When she got married, she didn't tell anyone that she did it until months later and I wasn't mad at her at all, not even a little. I was happy for her that she was that happy with the guy. And, they did renew their vows later and I was the MOH and there were no other bridesmaids. And, even though we have drifted apart, I just still felt an obligation in my head even though that is not what I feel in my heart.
I have not told my relative yet that she is the one I want to stand up for me. But, I am. I just have to call my friend to let her know that we will be getting married. I don't think there is any way around hurting her feelings. And, I do still care about hurting her because I do care for her even though she hasn't shown me the same. But, I just don't feel as though she should be my MOH - she is never there for me for good times or bad, but the one I am going to ask is ALWAYS there. She's already waiting on me to let her know when we are going shopping for my dress and she hasn't even thought anything about being MOH. I guess what sounded like avoidance was more should I feel obligated to take the time to notify her since she has not given even 40% to our friendship. Am I wrong for feeling the way I do about my friend?
Of course you are not wrong for how you feel, and if I gave you that impression, I apologize. Your feelings are valid and you have the right to ask who you want to be your MOH -- no questions asked. You don't need to justify or explain anything to anyone.
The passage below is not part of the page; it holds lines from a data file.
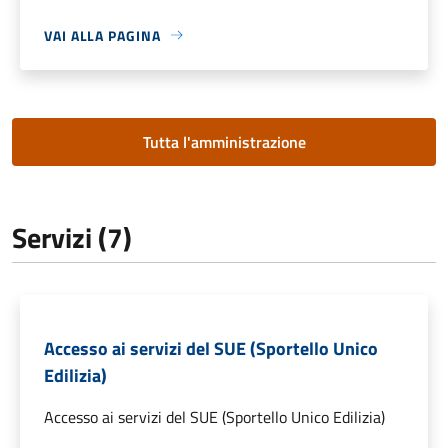
VAI ALLA PAGINA
Tutta l'amministrazione
Servizi (7)
Accesso ai servizi del SUE (Sportello Unico
Edilizia)
Accesso ai servizi del SUE (Sportello Unico Edilizia)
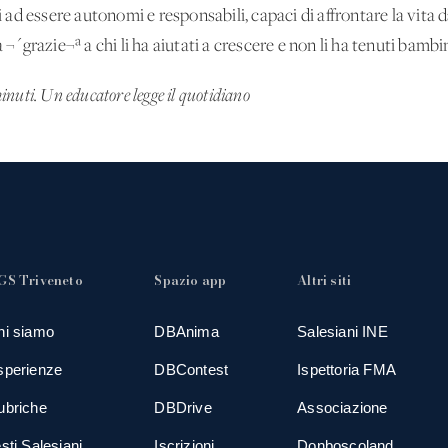
ti ad essere autonomi e responsabili, capaci di affrontare la vita d
grazie¬ª a chi li ha aiutati a crescere e non li ha tenuti bambi
inuti. Un educatore legge il quotidiano
GS Triveneto
Spazio app
Altri siti
hi siamo
DBAnima
Salesiani INE
sperienze
DBContest
Ispettoria FMA
ubriche
DBDrive
Associazione
sti Salesiani
Iscrizioni
Donboscoland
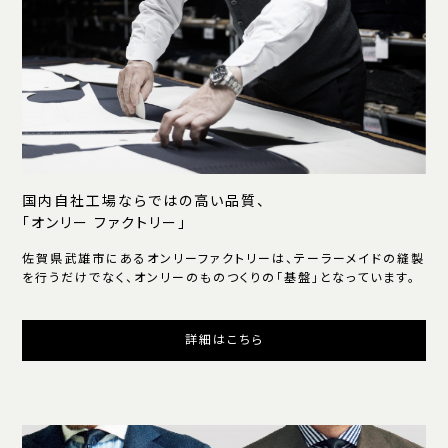
国内自社工場ならではの高い品質、
「オンリー ファクトリー」
佐賀県武雄市にあるオンリーファクトリーは、テーラーメイドの縫製
を行うだけでなく、オンリーのものつくりの「基盤」となっています。
詳細はこちら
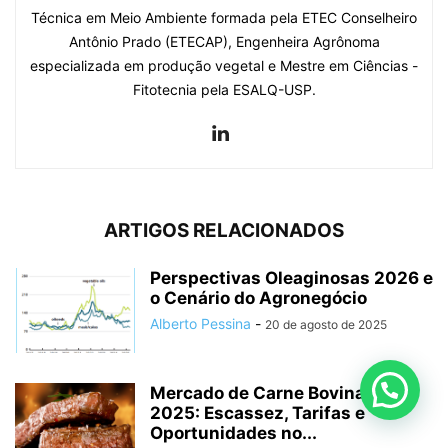
Técnica em Meio Ambiente formada pela ETEC Conselheiro
Antônio Prado (ETECAP), Engenheira Agrônoma
especializada em produção vegetal e Mestre em Ciências -
Fitotecnia pela ESALQ-USP.
ARTIGOS RELACIONADOS
Perspectivas Oleaginosas 2026 e
o Cenário do Agronegócio
Alberto Pessina
-
20 de agosto de 2025
Mercado de Carne Bovina em
2025: Escassez, Tarifas e
Oportunidades no...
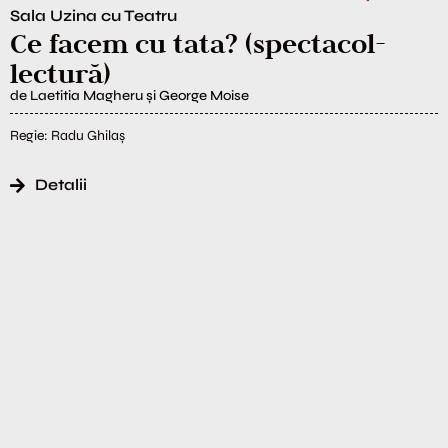
Sala Uzina cu Teatru
Ce facem cu tata? (spectacol-
lectură)
de Laetitia Magheru și George Moise
Regie: Radu Ghilaș
Detalii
By choosing to call your friend, you are saying that you respect her enough to let her know from you that you are getting married, so that she doesn't hear it from someone else. If you'd prefer not to, that's fine too. And, she'll have whatever she has about it.
Why is there such a need to avoid hurting the feelings of someone who, by your account, has hurt yours on numerous occasions? And why so much focused energy and attention in her direction when planning for your future?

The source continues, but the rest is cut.